[Records contained in a dataset]
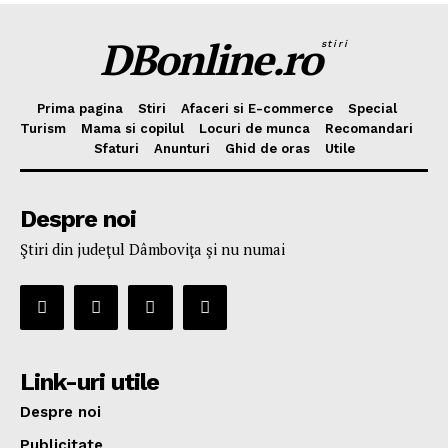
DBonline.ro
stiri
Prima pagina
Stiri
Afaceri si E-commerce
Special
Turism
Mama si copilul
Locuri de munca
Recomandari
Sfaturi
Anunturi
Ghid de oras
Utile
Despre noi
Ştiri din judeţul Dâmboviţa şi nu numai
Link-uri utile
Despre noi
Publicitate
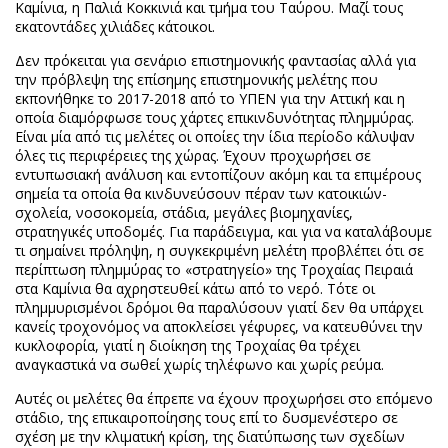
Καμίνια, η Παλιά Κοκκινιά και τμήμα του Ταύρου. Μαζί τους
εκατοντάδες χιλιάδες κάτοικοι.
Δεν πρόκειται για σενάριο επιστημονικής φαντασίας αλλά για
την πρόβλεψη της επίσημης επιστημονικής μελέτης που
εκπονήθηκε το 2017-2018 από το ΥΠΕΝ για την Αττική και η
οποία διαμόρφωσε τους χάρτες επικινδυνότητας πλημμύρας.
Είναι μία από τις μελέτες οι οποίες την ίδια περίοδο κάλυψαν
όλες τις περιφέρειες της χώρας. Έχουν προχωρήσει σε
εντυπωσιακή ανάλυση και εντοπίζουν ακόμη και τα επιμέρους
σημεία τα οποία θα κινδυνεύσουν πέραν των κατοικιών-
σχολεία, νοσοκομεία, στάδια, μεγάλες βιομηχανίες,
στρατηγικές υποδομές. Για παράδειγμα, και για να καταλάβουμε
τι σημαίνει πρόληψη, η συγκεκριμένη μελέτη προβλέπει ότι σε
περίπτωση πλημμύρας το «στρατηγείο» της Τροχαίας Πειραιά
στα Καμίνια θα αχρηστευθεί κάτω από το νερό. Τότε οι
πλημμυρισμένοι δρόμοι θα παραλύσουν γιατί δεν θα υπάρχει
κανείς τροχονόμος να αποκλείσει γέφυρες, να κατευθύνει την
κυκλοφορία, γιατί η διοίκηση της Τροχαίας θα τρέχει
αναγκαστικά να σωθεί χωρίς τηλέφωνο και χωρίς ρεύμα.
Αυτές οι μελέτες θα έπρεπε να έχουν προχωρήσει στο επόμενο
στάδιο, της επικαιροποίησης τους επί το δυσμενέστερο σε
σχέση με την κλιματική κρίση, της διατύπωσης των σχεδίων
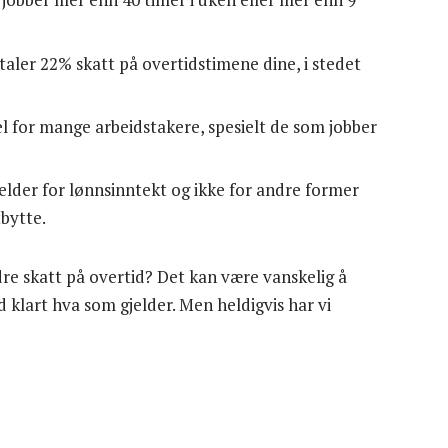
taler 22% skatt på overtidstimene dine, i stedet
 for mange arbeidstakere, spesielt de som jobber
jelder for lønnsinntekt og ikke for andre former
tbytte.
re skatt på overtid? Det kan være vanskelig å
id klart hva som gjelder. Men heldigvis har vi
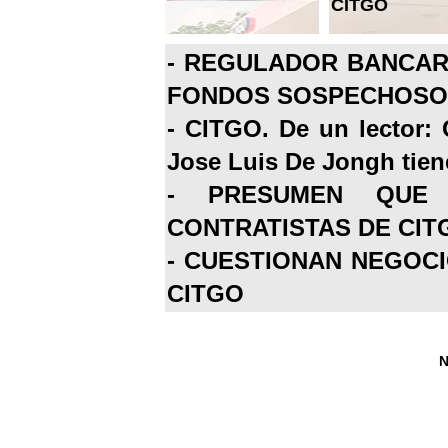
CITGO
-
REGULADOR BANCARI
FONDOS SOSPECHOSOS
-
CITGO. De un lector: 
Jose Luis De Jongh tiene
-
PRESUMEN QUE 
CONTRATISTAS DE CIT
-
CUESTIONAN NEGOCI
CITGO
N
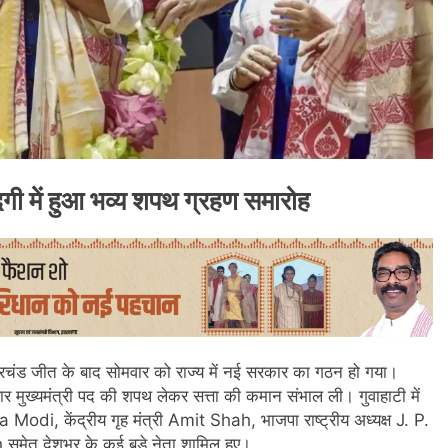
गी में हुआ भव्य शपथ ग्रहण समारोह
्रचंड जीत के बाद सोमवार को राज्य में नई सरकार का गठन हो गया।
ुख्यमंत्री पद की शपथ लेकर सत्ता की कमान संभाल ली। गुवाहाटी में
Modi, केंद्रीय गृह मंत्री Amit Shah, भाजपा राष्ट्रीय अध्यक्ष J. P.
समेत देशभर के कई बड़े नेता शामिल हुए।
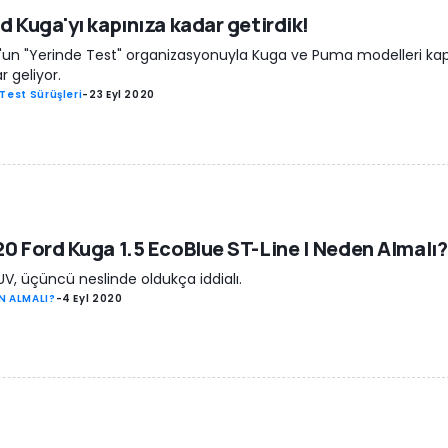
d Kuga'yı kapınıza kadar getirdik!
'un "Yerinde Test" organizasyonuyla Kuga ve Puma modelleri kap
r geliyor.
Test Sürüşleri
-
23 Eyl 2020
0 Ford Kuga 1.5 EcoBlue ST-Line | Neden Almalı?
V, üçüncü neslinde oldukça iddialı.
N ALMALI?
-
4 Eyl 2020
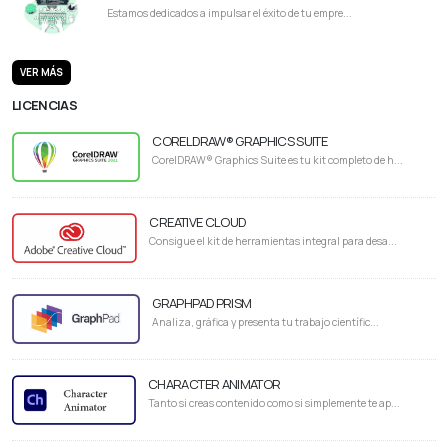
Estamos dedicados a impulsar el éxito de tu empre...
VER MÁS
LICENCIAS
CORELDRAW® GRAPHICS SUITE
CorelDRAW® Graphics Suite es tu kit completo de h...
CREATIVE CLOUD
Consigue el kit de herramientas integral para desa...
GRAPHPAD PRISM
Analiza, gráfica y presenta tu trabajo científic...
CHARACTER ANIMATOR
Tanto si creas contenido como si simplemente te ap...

Problem details
The full data, repeated exactly and stripped of its pictures, is the expected answer.

Result of this exercise
DBonline.ro
stiri
Prima pagina
Stiri
Afaceri si E-commerce
Special
Turism
Mama si copilul
Locuri de munca
Recomandari
Sfaturi
Anunturi
Ghid de oras
Utile
Despre noi
Ştiri din judeţul Dâmboviţa şi nu numai
Link-uri utile
Despre noi
Publicitate
Καμίνια, η Παλιά Κοκκινιά και τμήμα του Ταύρου. Μαζί τους
εκατοντάδες χιλιάδες κάτοικοι.
Δεν πρόκειται για σενάριο επιστημονικής φαντασίας αλλά για
την πρόβλεψη της επίσημης επιστημονικής μελέτης που
εκπονήθηκε το 2017-2018 από το ΥΠΕΝ για την Αττική και η
οποία διαμόρφωσε τους χάρτες επικινδυνότητας πλημμύρας.
Είναι μία από τις μελέτες οι οποίες την ίδια περίοδο κάλυψαν
όλες τις περιφέρειες της χώρας. Έχουν προχωρήσει σε
εντυπωσιακή ανάλυση και εντοπίζουν ακόμη και τα επιμέρους
σημεία τα οποία θα κινδυνεύσουν πέραν των κατοικιών-
σχολεία, νοσοκομεία, στάδια, μεγάλες βιομηχανίες,
στρατηγικές υποδομές. Για παράδειγμα, και για να καταλάβουμε
τι σημαίνει πρόληψη, η συγκεκριμένη μελέτη προβλέπει ότι σε
περίπτωση πλημμύρας το «στρατηγείο» της Τροχαίας Πειραιά
στα Καμίνια θα αχρηστευθεί κάτω από το νερό. Τότε οι
πλημμυρισμένοι δρόμοι θα παραλύσουν γιατί δεν θα υπάρχει
κανείς τροχονόμος να αποκλείσει γέφυρες, να κατευθύνει την
κυκλοφορία, γιατί η διοίκηση της Τροχαίας θα τρέχει
αναγκαστικά να σωθεί χωρίς τηλέφωνο και χωρίς ρεύμα.
Αυτές οι μελέτες θα έπρεπε να έχουν προχωρήσει στο επόμενο
στάδιο, της επικαιροποίησης τους επί το δυσμενέστερο σε
σχέση με την κλιματική κρίση, της διατύπωσης των σχεδίων
taler 22% skatt på overtidstimene dine, i stedet
 for mange arbeidstakere, spesielt de som jobber
jelder for lønnsinntekt og ikke for andre former
tbytte.
re skatt på overtid? Det kan være vanskelig å
id klart hva som gjelder. Men heldigvis har vi
CITGO
-
REGULADOR BANCARI
FONDOS SOSPECHOSOS
-
CITGO. De un lector: 
Jose Luis De Jongh tiene
-
PRESUMEN QUE 
CONTRATISTAS DE CIT
-
CUESTIONAN NEGOCI
CITGO
N
गी में हुआ भव्य शपथ ग्रहण समारोह
्रचंड जीत के बाद सोमवार को राज्य में नई सरकार का गठन हो गया।
ुख्यमंत्री पद की शपथ लेकर सत्ता की कमान संभाल ली। गुवाहाटी में
Modi, केंद्रीय गृह मंत्री Amit Shah, भाजपा राष्ट्रीय अध्यक्ष J. P.
समेत देशभर के कई बड़े नेता शामिल हुए।
d Kuga'yı kapınıza kadar getirdik!
'un "Yerinde Test" organizasyonuyla Kuga ve Puma modelleri kap
r geliyor.
Test Sürüşleri
-
23 Eyl 2020
0 Ford Kuga 1.5 EcoBlue ST-Line | Neden Almalı?
V, üçüncü neslinde oldukça iddialı.
N ALMALI?
-
4 Eyl 2020
Estamos dedicados a impulsar el éxito de tu empre...
VER MÁS
LICENCIAS
CORELDRAW® GRAPHICS SUITE
CorelDRAW® Graphics Suite es tu kit completo de h...
CREATIVE CLOUD
Consigue el kit de herramientas integral para desa...
GRAPHPAD PRISM
Analiza, gráfica y presenta tu trabajo científic...
CHARACTER ANIMATOR
Tanto si creas contenido como si simplemente te ap...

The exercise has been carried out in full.